[Brief]:
Your answer must be an exact copy of the entries below, with every picture removed.

----

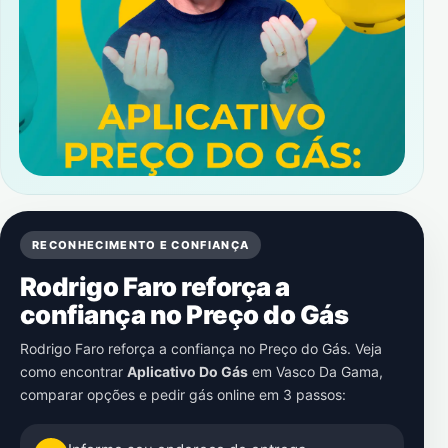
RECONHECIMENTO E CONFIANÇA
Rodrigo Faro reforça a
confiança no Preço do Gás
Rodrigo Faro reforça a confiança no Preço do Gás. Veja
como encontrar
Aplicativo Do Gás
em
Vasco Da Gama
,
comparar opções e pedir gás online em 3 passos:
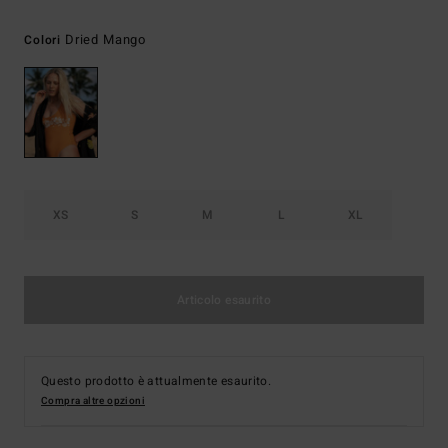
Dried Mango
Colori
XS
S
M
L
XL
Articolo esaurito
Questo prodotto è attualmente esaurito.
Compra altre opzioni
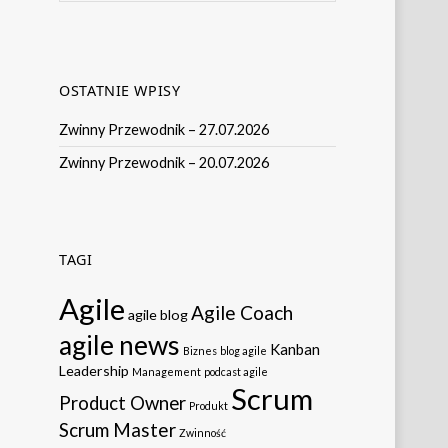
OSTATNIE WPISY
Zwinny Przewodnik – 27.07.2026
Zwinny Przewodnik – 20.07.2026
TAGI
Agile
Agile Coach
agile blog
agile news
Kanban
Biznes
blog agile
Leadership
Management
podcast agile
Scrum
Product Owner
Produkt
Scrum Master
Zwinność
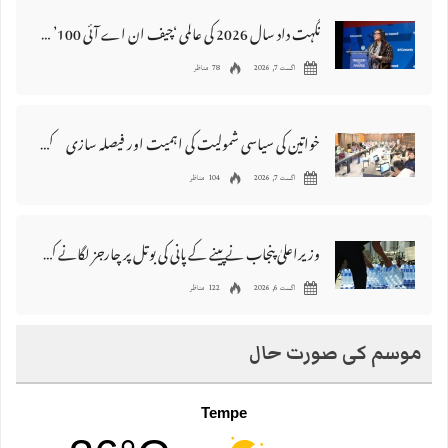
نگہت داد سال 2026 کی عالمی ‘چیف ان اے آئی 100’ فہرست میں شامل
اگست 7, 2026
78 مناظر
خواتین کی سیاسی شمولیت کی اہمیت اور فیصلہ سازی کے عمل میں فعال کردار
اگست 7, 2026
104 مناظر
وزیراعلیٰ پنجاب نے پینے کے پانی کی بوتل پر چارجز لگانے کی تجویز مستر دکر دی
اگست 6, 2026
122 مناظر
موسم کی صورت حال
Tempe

----

[Written answer]:
RECONHECIMENTO E CONFIANÇA
Rodrigo Faro reforça a
confiança no Preço do Gás
Rodrigo Faro reforça a confiança no Preço do Gás. Veja
como encontrar
Aplicativo Do Gás
em
Vasco Da Gama
,
comparar opções e pedir gás online em 3 passos:
Dried Mango
Colori
XS
S
M
L
XL
Articolo esaurito
Questo prodotto è attualmente esaurito.
Compra altre opzioni
OSTATNIE WPISY
Zwinny Przewodnik – 27.07.2026
Zwinny Przewodnik – 20.07.2026
TAGI
Agile
Agile Coach
agile blog
agile news
Kanban
Biznes
blog agile
Leadership
Management
podcast agile
Scrum
Product Owner
Produkt
Scrum Master
Zwinność
نگہت داد سال 2026 کی عالمی ‘چیف ان اے آئی 100’ فہرست میں شامل
اگست 7, 2026
78 مناظر
خواتین کی سیاسی شمولیت کی اہمیت اور فیصلہ سازی کے عمل میں فعال کردار
اگست 7, 2026
104 مناظر
وزیراعلیٰ پنجاب نے پینے کے پانی کی بوتل پر چارجز لگانے کی تجویز مستر دکر دی
اگست 6, 2026
122 مناظر
موسم کی صورت حال
Tempe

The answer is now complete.